La toute première crèche de Noël est attribuée à saint François d’Assise en 1223. Par la suite, la représentation de la Nativité s’est développée fortement durant la seconde partie du XVIe siècle avec le mouvement artistique baroque. La crèche a été à cette époque un outil pour la réévangélisation en Europe et pour lutter contre la réforme protestante.
La Provence n’échappe pas à ce courant et les crèches se multiplient dans les églises. Le XVIIIe siècle voit apparaître de petites crèches chez les particuliers les plus fortunés. C’est dans ces crèches personnalisées qu’apparaissent les premiers personnages « du petit peuple » marseillais qui viennent apporter des offrandes au nouveau né.
La population s’approprie peu à peu cette nouvelle coutume et y intègre sa vie quotidienne. Face à cela l’Eglise ne dit rien et laisse se mêler la dimension sacrée et la dimension profane. A Marseille, cette tradition devient un attachement tout particulier après le rétablissement, par le Concordat de 1802, de l’autorisation des crèches dans les maisons qui avait été supprimée durant la révolution.

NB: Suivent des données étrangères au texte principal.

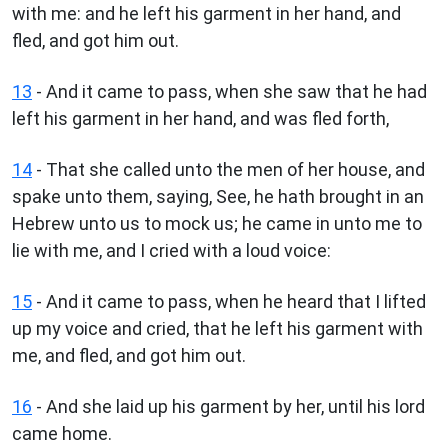
with me: and he left his garment in her hand, and
fled, and got him out.
13
- And it came to pass, when she saw that he had
left his garment in her hand, and was fled forth,
14
- That she called unto the men of her house, and
spake unto them, saying, See, he hath brought in an
Hebrew unto us to mock us; he came in unto me to
lie with me, and I cried with a loud voice:
15
- And it came to pass, when he heard that I lifted
up my voice and cried, that he left his garment with
me, and fled, and got him out.
16
- And she laid up his garment by her, until his lord
came home.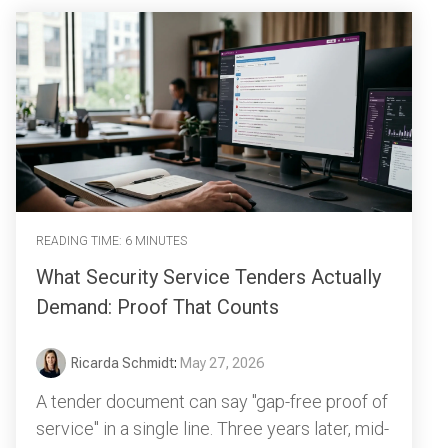
READING TIME: 6 MINUTES
What Security Service Tenders Actually
Demand: Proof That Counts
Ricarda Schmidt
:
May 27, 2026
A tender document can say "gap-free proof of
service" in a single line. Three years later, mid-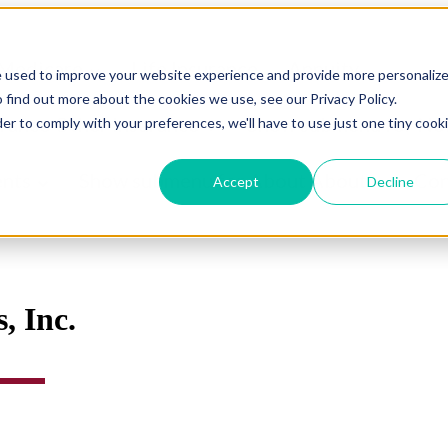
Medicare
Life Insurance
Annuity
e used to improve your website experience and provide more personaliz
 find out more about the cookies we use, see our Privacy Policy.
urance
Other Insurance
Show submenu for Ne
der to comply with your preferences, we'll have to use just one tiny cook
ents
Show submenu for About
About
Con
Accept
Decline
, Inc.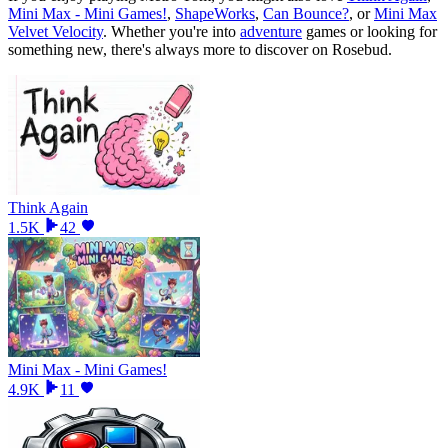
Mini Max - Mini Games!
,
ShapeWorks
,
Can Bounce?
, or
Mini Max
Velvet Velocity
.
Whether you
'
re into
adventure
games or looking for
something new, there
'
s always more to discover on Rosebud.
Think Again
1.5K
42
Mini Max - Mini Games!
4.9K
11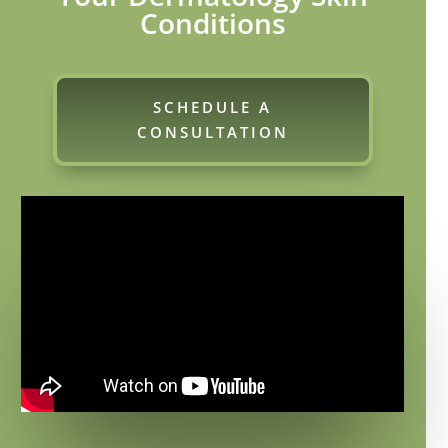
Conditions
SCHEDULE A
CONSULTATION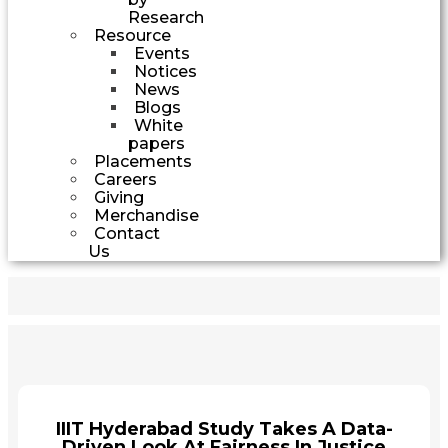
Research
Resource
Events
Notices
News
Blogs
White
papers
Placements
Careers
Giving
Merchandise
Contact
Us
IIIT Hyderabad Study Takes A Data-
Driven Look At Fairness In Justice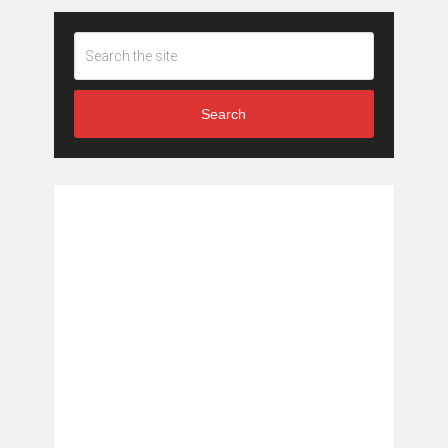
Search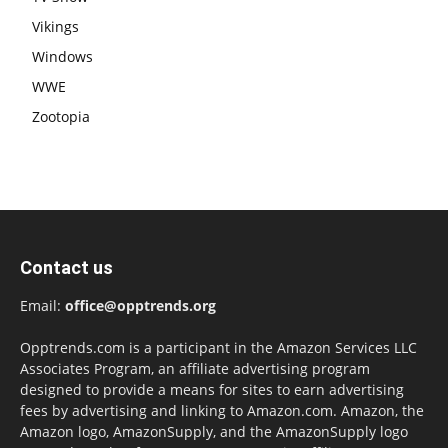
Vikings
Windows
WWE
Zootopia
Contact us
Email:
office@opptrends.org
Opptrends.com is a participant in the Amazon Services LLC
Associates Program, an affiliate advertising program
designed to provide a means for sites to earn advertising
fees by advertising and linking to Amazon.com. Amazon, the
Amazon logo, AmazonSupply, and the AmazonSupply logo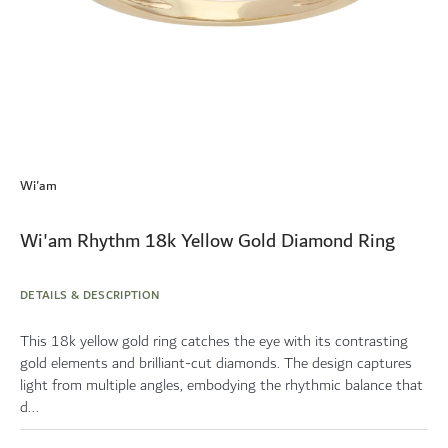
Skip
to
Wi'am
the
beginning
of
Wi'am Rhythm 18k Yellow Gold Diamond Ring
the
images
gallery
DETAILS & DESCRIPTION
This 18k yellow gold ring catches the eye with its contrasting
gold elements and brilliant-cut diamonds. The design captures
light from multiple angles, embodying the rhythmic balance that
d...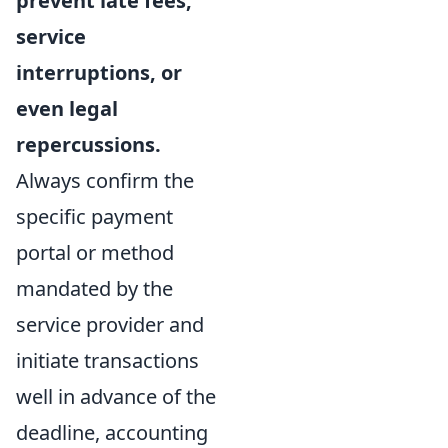
prevent late fees,
service
interruptions, or
even legal
repercussions.
Always confirm the
specific payment
portal or method
mandated by the
service provider and
initiate transactions
well in advance of the
deadline, accounting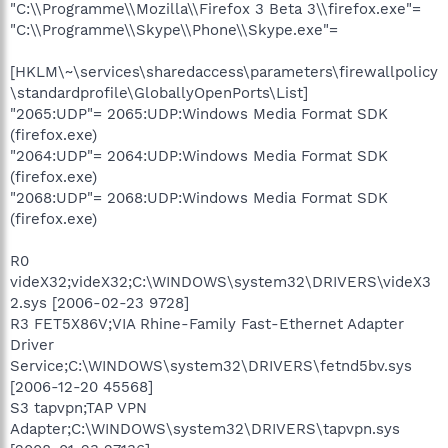
"C:\\Programme\\Mozilla\\Firefox 3 Beta 3\\firefox.exe"=
"C:\\Programme\\Skype\\Phone\\Skype.exe"=
[HKLM\~\services\sharedaccess\parameters\firewallpolicy
\standardprofile\GloballyOpenPorts\List]
"2065:UDP"= 2065:UDP:Windows Media Format SDK
(firefox.exe)
"2064:UDP"= 2064:UDP:Windows Media Format SDK
(firefox.exe)
"2068:UDP"= 2068:UDP:Windows Media Format SDK
(firefox.exe)
R0
videX32;videX32;C:\WINDOWS\system32\DRIVERS\videX3
2.sys [2006-02-23 9728]
R3 FET5X86V;VIA Rhine-Family Fast-Ethernet Adapter
Driver
Service;C:\WINDOWS\system32\DRIVERS\fetnd5bv.sys
[2006-12-20 45568]
S3 tapvpn;TAP VPN
Adapter;C:\WINDOWS\system32\DRIVERS\tapvpn.sys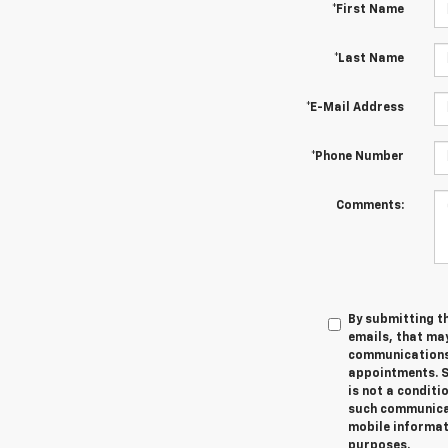
*First Name
*Last Name
*E-Mail Address
*Phone Number
Comments:
By submitting th
emails, that ma
communications 
appointments. S
is not a conditi
such communicat
mobile informati
purposes.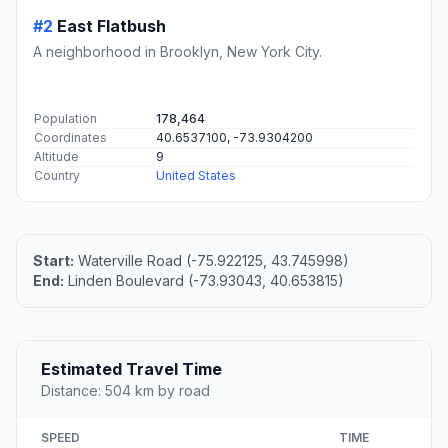
#2
East Flatbush
A neighborhood in Brooklyn, New York City.
Population
178,464
Coordinates
40.6537100, -73.9304200
Altitude
9
Country
United States
Start:
Waterville Road (-75.922125, 43.745998)
End:
Linden Boulevard (-73.93043, 40.653815)
Estimated Travel Time
Distance: 504 km by road
SPEED
TIME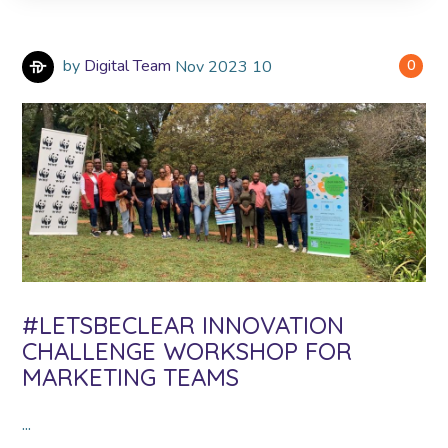
by
Digital Team
Nov
2023
10
0
#LETSBECLEAR INNOVATION
CHALLENGE WORKSHOP FOR
MARKETING TEAMS
...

A partir du XIXe siècle, « faire la crèche » devient pour les Marseillais une presque obligation. les figurines en terre, peu couteuses alors, démocratisent cette pratique qui se couvre alors d’un fort régionalisme provencal. La crèche des santons devient une référence identitaire incontournable. Les santonniers deviennent de plus en plus créatifs et ils s’inspirent des scènes de Noël jouées alors dans les théatres : les pastorales. Certaines troupes ont une salle fixe comme celles de Château Gombert ou d’Allauch (lou triatre dou terraire d’alau). Peu à peu pastorales et santons se mêlent en une histoire complexe, parfois rocambolesque mais toujours axée autour de la Nativité.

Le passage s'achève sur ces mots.